= Christina Lecuyer =

Canadian-born golfer and television personality

Christina Lecuyer is a Canadian former professional golfer and television personality who provides executive coaching services for leaders, founders and high performers focused on improving enjoyment and financial success.

== Early life ==
Lecuyer was born and raised in Edmonton, Alberta, where she spent much of her childhood immersed in the environment of a local golf course. Though surrounded by golf from a young age, Lecuyer's active participation in the sport did not begin until she was a teenager working at the Derrick Golf and Winter Club. It was there that she developed her skills by participating in competitive money games and observing seasoned players.

== Career ==
=== Golf career ===
Lecuyer began her golf journey competing in Edmonton's amateur circuit, where she achieved significant milestones, including winning the 2002 Women's City Amateur Championship in Edmonton, earning two Club Champion titles, and securing three victories at the Ladies Jazz Pro-Am. Her performance in amateur golf earned her a full scholarship to play collegiate golf for the University of Central Arkansas (UCA).
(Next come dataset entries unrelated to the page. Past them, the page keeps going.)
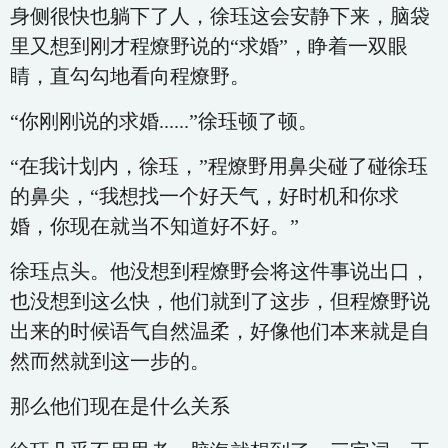
身侧很快也躺下了人，徐珏这会安静下来，脑袋
里又想到刚才程燎野说的“求婚”，睁着一双眼
睛，直勾勾地看向程燎野。
“你刚刚说的求婚......”徐珏顿了顿。
“在我计划内，徐珏，”程燎野用鼻尖碰了碰徐珏
的鼻尖，“我想找一个好天气，好时机和你求
婚，你现在就当不知道好不好。”
徐珏点头。他没想到程燎野会将这件事说出口，
也没想到这么快，他们就到了这步，但程燎野说
出来的时候语气自然温柔，好像他们本来就是自
然而然就到这一步的。
那么他们现在是什么关系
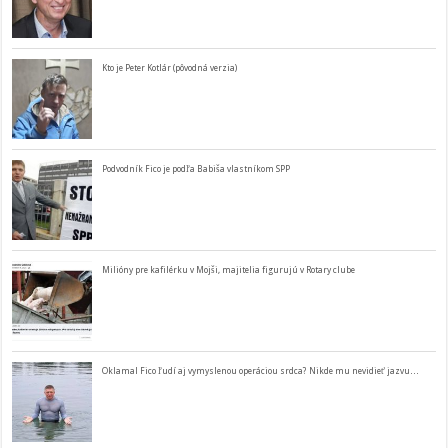
Kto je Peter Kotlár (pôvodná verzia)
Podvodník Fico je podľa Babiša vlastníkom SPP
Milióny pre kafilérku v Mojši, majitelia figurujú v Rotary clube
Oklamal Fico ľudí aj vymyslenou operáciou srdca? Nikde mu nevidieť jazvu…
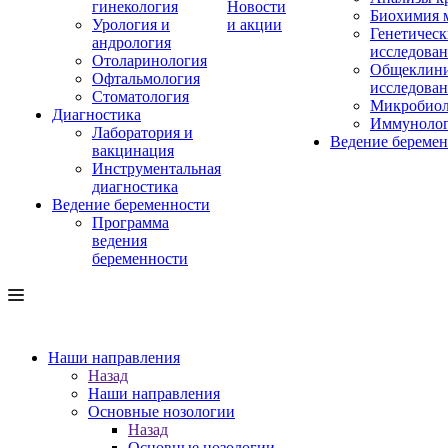
гинекология
Новости
Биохимия 
Урология и
и акции
Генетическ
андрология
исследова
Отоларинология
Общеклини
Офтальмология
исследова
Стоматология
Микробиол
Диагностика
Иммуноло
Лаборатория и
Ведение береме
вакцинация
Инструментальная
диагностика
Ведение беременности
Программа
ведения
беременности
Наши направления
Назад
Наши направления
Основные нозологии
Назад
Основные нозологии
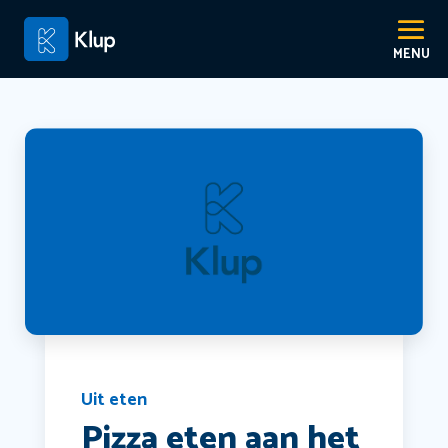
Uit eten
Pizza eten aan het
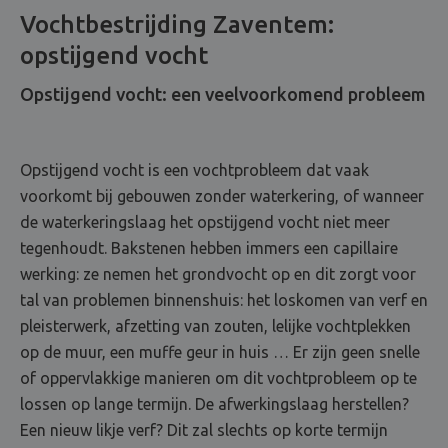
Vochtbestrijding Zaventem:
opstijgend vocht
Opstijgend vocht: een veelvoorkomend probleem
Opstijgend vocht is een vochtprobleem dat vaak
voorkomt bij gebouwen zonder waterkering, of wanneer
de waterkeringslaag het opstijgend vocht niet meer
tegenhoudt. Bakstenen hebben immers een capillaire
werking: ze nemen het grondvocht op en dit zorgt voor
tal van problemen binnenshuis: het loskomen van verf en
pleisterwerk, afzetting van zouten, lelijke vochtplekken
op de muur, een muffe geur in huis … Er zijn geen snelle
of oppervlakkige manieren om dit vochtprobleem op te
lossen op lange termijn. De afwerkingslaag herstellen?
Een nieuw likje verf? Dit zal slechts op korte termijn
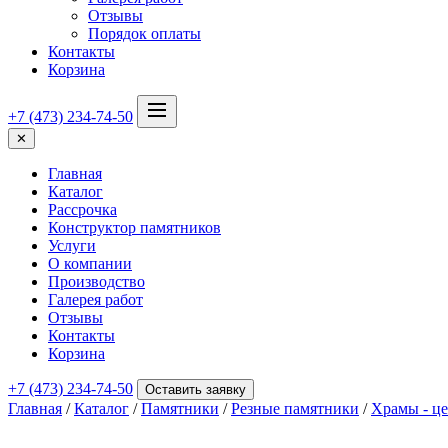
Отзывы
Порядок оплаты
Контакты
Корзина
+7 (473) 234-74-50
✕
Главная
Каталог
Рассрочка
Конструктор памятников
Услуги
О компании
Производство
Галерея работ
Отзывы
Контакты
Корзина
+7 (473) 234-74-50
Оставить заявку
Главная
/
Каталог
/
Памятники
/
Резные памятники
/
Храмы - ц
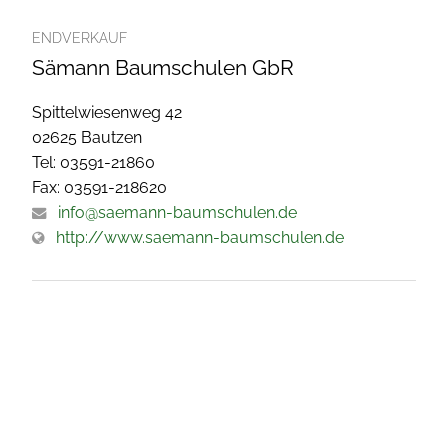
ENDVERKAUF
Sämann Baumschulen GbR
Spittelwiesenweg 42
02625 Bautzen
Tel: 03591-21860
Fax: 03591-218620
info@saemann-baumschulen.de
http://www.saemann-baumschulen.de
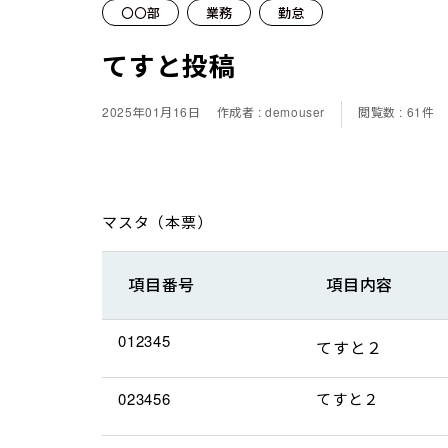
〇〇部
業務
勤怠
てすと投稿
2025年01月16日
作成者 : demouser
閲覧数 : 61件
マスタ（本票）
項目番号
項目内容
012345
てすと２
023456
てすと２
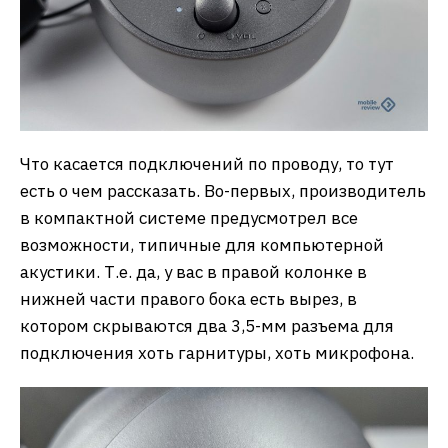
Что касается подключений по проводу, то тут
есть о чем рассказать. Во-первых, производитель
в компактной системе предусмотрел все
возможности, типичные для компьютерной
акустики. Т.е. да, у вас в правой колонке в
нижней части правого бока есть вырез, в
котором скрываются два 3,5-мм разъема для
подключения хоть гарнитуры, хоть микрофона.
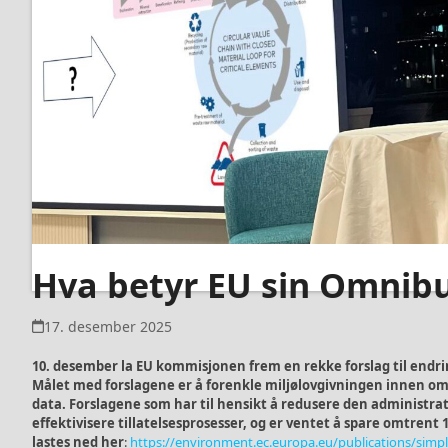
Hva betyr EU sin Omnibus
17. desember 2025
10. desember la EU kommisjonen frem en rekke forslag til end
Målet med forslagene er å forenkle miljølovgivningen innen om
data. Forslagene som har til hensikt å redusere den administra
effektivisere tillatelsesprosesser, og er ventet å spare omtrent
lastes ned her
:
https://environment.ec.europa.eu/publications/simpl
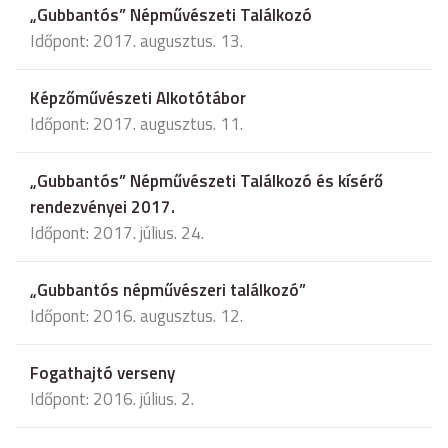
„Gubbantós” Népművészeti Találkozó
Időpont: 2017. augusztus. 13.
Képzőművészeti Alkotótábor
Időpont: 2017. augusztus. 11.
„Gubbantós” Népművészeti Találkozó és kísérő
rendezvényei 2017.
Időpont: 2017. július. 24.
„Gubbantós népművészeri találkozó”
Időpont: 2016. augusztus. 12.
Fogathajtó verseny
Időpont: 2016. július. 2.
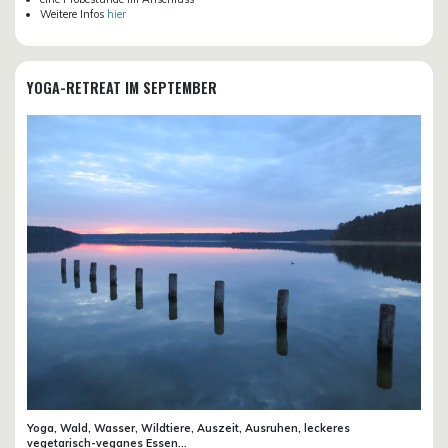
Weitere Infos
hier
YOGA-RETREAT IM SEPTEMBER
Yoga, Wald, Wasser, Wildtiere, Auszeit, Ausruhen, leckeres
vegetarisch-veganes Essen...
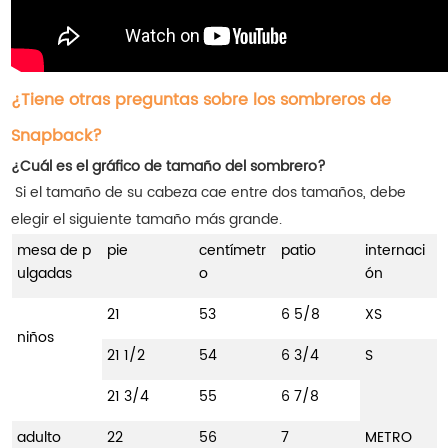
¿Tiene otras preguntas sobre los sombreros de
Snapback?
¿Cuál es el gráfico de tamaño del sombrero?
Si el tamaño de su cabeza cae entre dos tamaños, debe
elegir el siguiente tamaño más grande.
mesa de p
pie
centímetr
patio
internaci
ulgadas
o
ón
21
53
6 5/8
XS
niños
21 1/2
54
6 3/4
S
21 3/4
55
6 7/8
adulto
22
56
7
METRO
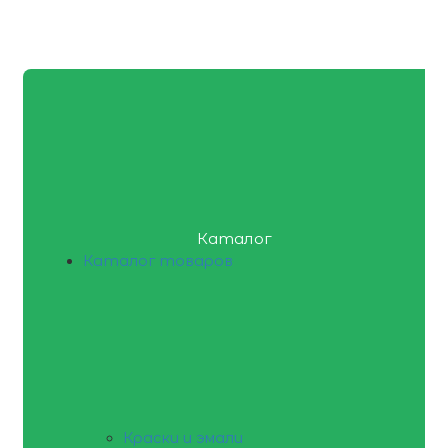
Каталог
Каталог товаров
Краски и эмали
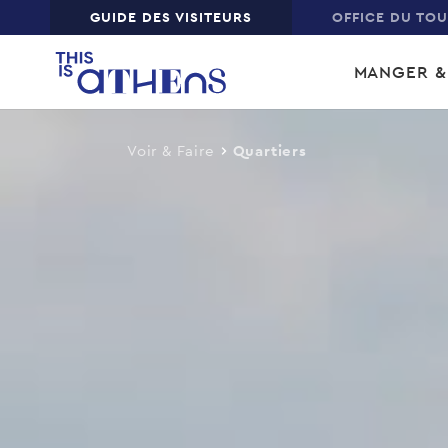
Top
GUIDE DES VISITEURS
OFFICE DU TO
Skip
Main
to
MANGER &
main
navi
content
Voir & Faire
Quartiers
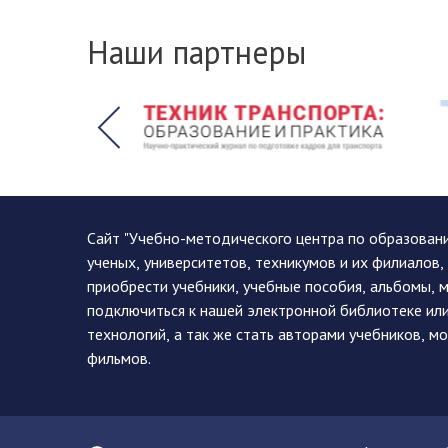
Наши партнеры
Сайт "Учебно-методического центра по образован
ученых, университетов, техникумов и их филиалов
приобрести учебники, учебные пособия, альбомы, 
подключиться к нашей электронной библиотеке ил
технологий, а так же стать авторами учебников, 
фильмов.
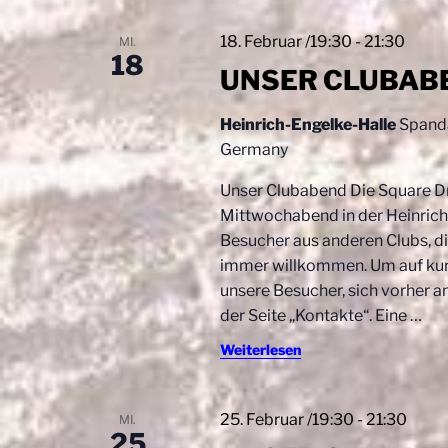
s
t
e
18. Februar /19:30
-
21:30
MI.
l
18
i
w
UNSER CLUBAB
o
o
r
Heinrich-Engelke-Halle
Spanda
n
t
Germany
.
Unser Clubabend Die Square D
Mittwochabend in der Heinrich-
Besucher aus anderen Clubs, di
immer willkommen. Um auf kurz
unsere Besucher, sich vorher a
der Seite „Kontakte“. Eine
…
Weiterlesen
25. Februar /19:30
-
21:30
MI.
25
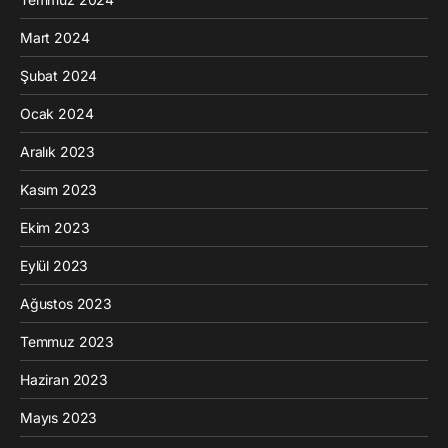
Mart 2024
Şubat 2024
Ocak 2024
Aralık 2023
Kasım 2023
Ekim 2023
Eylül 2023
Ağustos 2023
Temmuz 2023
Haziran 2023
Mayıs 2023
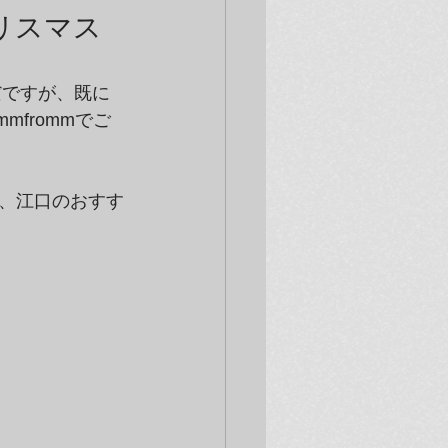
リスマス
だですが、既に
frommでご
、江口のおすす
At UCA, Lecuyer achieved five collegiate tournament victories, 24 top-10 finishes, three All-Conference selections, and two All-American honorable mentions. She was also named a second-team Academic All-American by ESPN The Magazine. In 2005, Lecuyer played a key role in her team's Gulf South Conference championship and qualified for the 2006 NCAA Regionals.

Following her collegiate career, Lecuyer pursued professional golf, competing on mini tours across North America. In the 2008–09 season, she achieved three runner-up finishes on the Cactus Tour, placed third at the Texas Open and fifth at the Michigan Open.

In addition to her competitive career, Lecuyer appeared on several Golf Channel programs, including two seasons of The Big Break, and one season of Shotmakers. She also co-hosted Swing Clinic with Jimmy Hanlin on Fox Sports. On The Big Break, Lecuyer placed 4th in the Ka'anapali season, and she contributed to the girls team's victory in the Dominican Republic season by making the final putt.

=== Coaching ===
Following her television appearances, Lecuyer was frequently invited to play golf at corporate and charity events. These opportunities evolved into speaking arrangements and informal coaching sessions, during which Lecuyer shared advice on business and personal development.

She later established a coaching business focused on helping clients develop clarity and confidence. Her coaching framework, "Decision Faith & Action," is designed to support entrepreneurs, business executives, and athletes in achieving their goals.

Although Lecuyer retired from professional golf, she continues to participate in philanthropic golf events, contributing to various charitable causes.

== Podcast ==
In 2021, Lecuyer launched the Decide It's Your Turn podcast, focusing on topics related to success and personal fulfillment in various aspects of life. The podcast features Lecuyer's perspectives and insights, along with interviews from notable guests such as ten-time Grammy nominee Jamey Johnson, Fox News host Tomi Lahren, and Netflix CMO Bozoma Saint John.